“In the United States, a rumor that AIDS is part of a government conspiracy to control the population of minorities circulates persistently among African American communities…” notes AIDS rumors, imaginary enemies, and the body politic (citing this book). This article, published in American Ethnologist in 2008, traces a series of rumors that surfaced in 1990s Indonesia. In these rumors a common theme emerges: some unknown individual in a crowded place, often a mall, pricks a stranger with a needle, and later the stranger finds a note slipped into a pocket — “Welcome to the AIDS club.” The author traces the social nature of rumors as problem solving tools, a way for “groups to arriv at explanations of poorly understood events.”
Whether the anonymous needle-stickings actually happened is somewhat irrelevant — the author’s point is that if folks believe they happened then such events fit their explanatory model of social, political, and individual relations within Indonesia, and this is why the rumor is accepted. Although it may not be true, it indicates the observer something about what is going on in society that would lead many people to believe it could be true. Within just a few paragraphs of developing this thesis the author makes the above statement about HIV rumors within the black community in the US.

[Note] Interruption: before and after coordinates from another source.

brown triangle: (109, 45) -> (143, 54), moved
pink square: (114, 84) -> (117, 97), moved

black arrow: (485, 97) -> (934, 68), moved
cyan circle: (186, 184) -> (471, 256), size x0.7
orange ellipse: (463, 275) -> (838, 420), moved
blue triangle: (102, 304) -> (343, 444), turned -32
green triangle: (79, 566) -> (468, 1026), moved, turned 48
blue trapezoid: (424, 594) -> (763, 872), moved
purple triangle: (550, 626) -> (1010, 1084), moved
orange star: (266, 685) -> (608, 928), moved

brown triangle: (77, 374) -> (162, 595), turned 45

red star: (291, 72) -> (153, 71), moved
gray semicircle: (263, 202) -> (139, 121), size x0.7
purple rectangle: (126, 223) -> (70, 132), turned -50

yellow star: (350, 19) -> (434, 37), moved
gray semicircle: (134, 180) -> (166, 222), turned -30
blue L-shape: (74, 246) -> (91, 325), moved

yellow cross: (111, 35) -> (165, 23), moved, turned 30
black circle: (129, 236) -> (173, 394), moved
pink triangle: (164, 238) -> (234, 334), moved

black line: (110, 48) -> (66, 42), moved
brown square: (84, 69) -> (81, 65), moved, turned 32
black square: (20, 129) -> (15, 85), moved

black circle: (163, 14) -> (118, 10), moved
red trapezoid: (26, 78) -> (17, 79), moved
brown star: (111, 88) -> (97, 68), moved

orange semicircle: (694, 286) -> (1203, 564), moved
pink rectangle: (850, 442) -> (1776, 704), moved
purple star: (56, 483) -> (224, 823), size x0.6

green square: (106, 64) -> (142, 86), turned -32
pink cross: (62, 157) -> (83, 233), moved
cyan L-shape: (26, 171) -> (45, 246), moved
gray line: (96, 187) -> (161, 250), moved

Those with any level of historical knowledge related to oppression of people of color within the US won’t find it hard to understand why a rumor like this might persist; from the Tuskeegee experiments, to injecting unwitting subjects with plutonium, to birth control programs designed to stop people of color from breeding, to egregiously disproportionate sentencing guidelines, to medical experimentation within prisons, to historical Jim Crow (as well as the New Jim Crow), it’s not hard to see why being black in America might necessitate a bit of paranoia.
What I find interesting is that the article in question doesn’t really make much room to speak to the reasoning behind believing such a rumor. And, to whatever extent articles such as this and others do, they often invoke colonialism, slavery, and other distant historical events as contextual signifiers for our analysis. Although slavery and colonialism cannot be overlooked, it’s important to note that there are very relevant contemporary contextual clues to helps us situate these rumors.
In the same year the “AIDS rumors” article was published, the New York Times ran a story on the thought experiment of viewing black America as a nation,
If black America were a country, it would rank 16th in the world in the number of people living with the AIDS virus … Nearly 600,000 African-Americans are living with H.I.V., the virus that causes AIDS, and up to 30,000 are becoming infected each year. When adjusted for age, their death rate is two and a half times that of infected whites, the report said. Partly as a result, the hypothetical nation of black America would rank below 104 other countries in life expectancy.
The Black AIDS Institute took note of that program in criticizing the administration’s efforts at home. The group said that more black Americans were living with the AIDS virus than the infected populations in Botswana, Ethiopia, Guyana, Haiti, Namibia, Rwanda or Vietnam — 7 of the 15 countries that receive support from the administration’s anti-AIDS program.
I find it relevant to consider historical forces of oppression, but I find it equally relevant to consider contemporary actors and events. It’s worth noting that at the same time former president Bush was creating PEPFAR, a vast number of Americans (particularly black Americans) were living with or becoming infected with HIV, and little attention was or is paid to this. In trying to verify some of these numbers on the CDC’s web site I managed to find broken links, which indicates how many people must be seeking this information — it’s not enough that it’s buried on the CDC’s site, but in fact no one has even noticed the links were formatted incorrectly.
It’s important to note health inequities and work for justice, but that means noticing inequities both globally and at home. If some black Americans believe in a government-led conspiracy to allow HIV to kill minority populations, given the data above, is this view all that hard to understand?